Explicit formula for the supremum distribution of a spectrally negative stable process

TL;DR

This paper derives explicit formulas for the expected supremum of spectrally negative and positive Lévy processes with infinite variation, generalizing classical results for Wiener processes and using elementary probabilistic identities.

Contribution

It provides simple explicit formulas for the supremum distribution of spectrally negative Lévy processes with infinite variation, extending known results for Wiener processes.

Findings

Explicit formulas for supremum expectations of spectrally positive/negative Lévy processes.

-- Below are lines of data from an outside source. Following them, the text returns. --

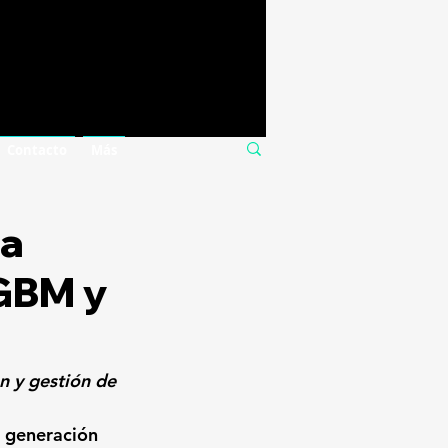
Contacto
Más
la
 GBM y
n y gestión de 
 generación 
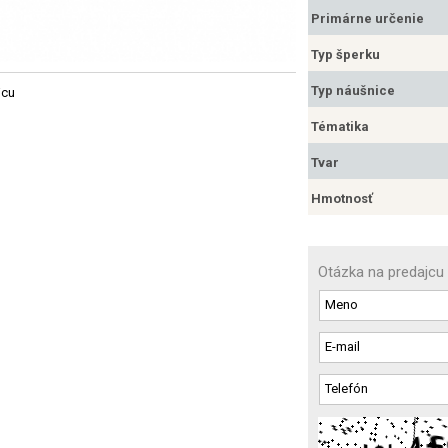
Primárne určenie
Typ šperku
Typ náušnice
jcu
Tématika
Tvar
Hmotnosť
Otázka na predajcu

Generalization of Wiener process supremum distribution formula.

Derivation from Kendall's identity and elementary Seals formula.

Abstract

In this article we get simple explicit formulas for $\Exp\sup_{s\leq t}X(s)$ where $X$ is a spectrally positive or negative L\'evy process with infinite variation. As a consequence we derive a generalization of the well-known formula for the supremum distribution of Wiener process that is we obtain $\Prob(\sup_{s\leq t}Z_{\alpha}(s)\geq u)=\alpha \Prob(Z_{\alpha}(t)\geq u)$ for $u\geq 0$ where $Z_{\alpha}$ is a spectrally negative L\'evy process with $1<\alpha\leq 2$ which also stems from Kendall's identity for the first crossing time. Our proof uses a formula for the supremum distribution of a spectrally positive L\'evy process which follows easily from the elementary Seals formula.